Turn your head, keeping it aligned with your spine so that from the crown of your head to your tailbone, your axis is vertical. With your head and spine centred, be mindful of the balance in your pelvis; although you may not feel as though you are twisting as far as possible, you will feel the centring quality of the pose. After 30 seconds, inhale and turn back to centre. Stretch your legs into Dandasana (Staff Pose), shift to the right side of your blankets and swing your feet to the right to twist to the left.
bharadvaja’s twist: bharadvajasana I
bharadvaja = a poet-sage credited with composing Vedic hymns; asana = posture
To do the classic pose, add a bind that lets you open the chest and shoulders and deepen the twist even more. Begin as you did in the second variation by sitting on the blankets with your knees bent and feet resting on the floor at your left side. Before you start the twist, bend your right elbow and reach your right forearm behind your back to clasp your left upper arm, just above your left elbow. If you are unable to reach your left arm, place a strap around your left elbow and hold the belt with your right hand.
Next, roll your right shoulder back to broaden the chest and reach in front of you with your left hand to hold on to your outer right knee. If you can’t quite reach your knee, hold your outer right thigh or the inner edge of your left leg. (Later, after you’ve come into the full twist, you may be able to crawl your left hand closer to your outer right knee.)

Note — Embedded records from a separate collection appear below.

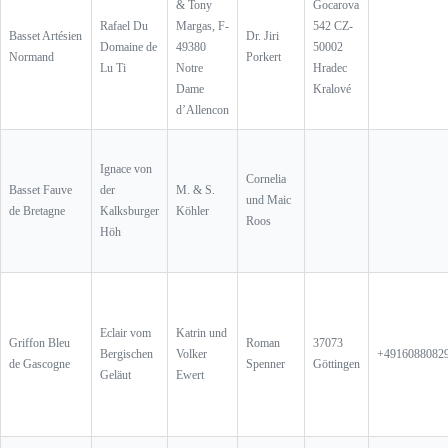
& Tony
Gocarova
Rafael Du
Margas, F-
542 CZ-
Basset Artésien
Dr. Jiri
Domaine de
49380
50002
Normand
Porkert
Lu Ti
Notre
Hradec
Dame
Kralové
d’Allencon
Ignace von
Cornelia
Basset Fauve
der
M. & S.
und Maic
de Bretagne
Kalksburger
Köhler
Roos
Höh
Eclair vom
Katrin und
Griffon Bleu
Roman
37073
Bergischen
Volker
+4916088082
de Gascogne
Spenner
Göttingen
Geläut
Ewert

The bind will bring you into the first stages of a twist. But before you go further, drop your left buttock and outer hip toward the floor as you lift the left side of your chest. Without disturbing your foundation, exhale and revolve your chest from left to right. You’ll feel a stretch in the front of your right shoulder as you move it back. If you can reach your right knee, try to extend your left arm straight. It will feel as though your left arm is pulling your right shoulder back more. To further open your chest, move your shoulder blades in toward your chest and lift the left side of your chest so that the right and left sides are even.
This can be an intense stretch, but bring attention to your axis and notice if your spine is still perpendicular to the floor or if you are leaning to the right. Exhale as you release your outer left hip down toward the floor and inhale to raise the left side of your waist and ribs. Maintain an even lift along the right and left sides of your rib cage as you exhale and turn around your axis, head following last.
Slowly revolving into the pose like this takes some patience, especially if you’re feeling eager. But in the end you’ll have built a twist that is solid and divine from the earth to the sky.
Marla Apt (www.yoganga.com) is a certified Iyengar Yoga teacher in Los Angeles.
Pose benefits: Relieves some types of lower backache; Eases some causes of neck pain; Loosens stiff shoulders and neck. Contraindications: Eyestrain; Migraine; Knee injury.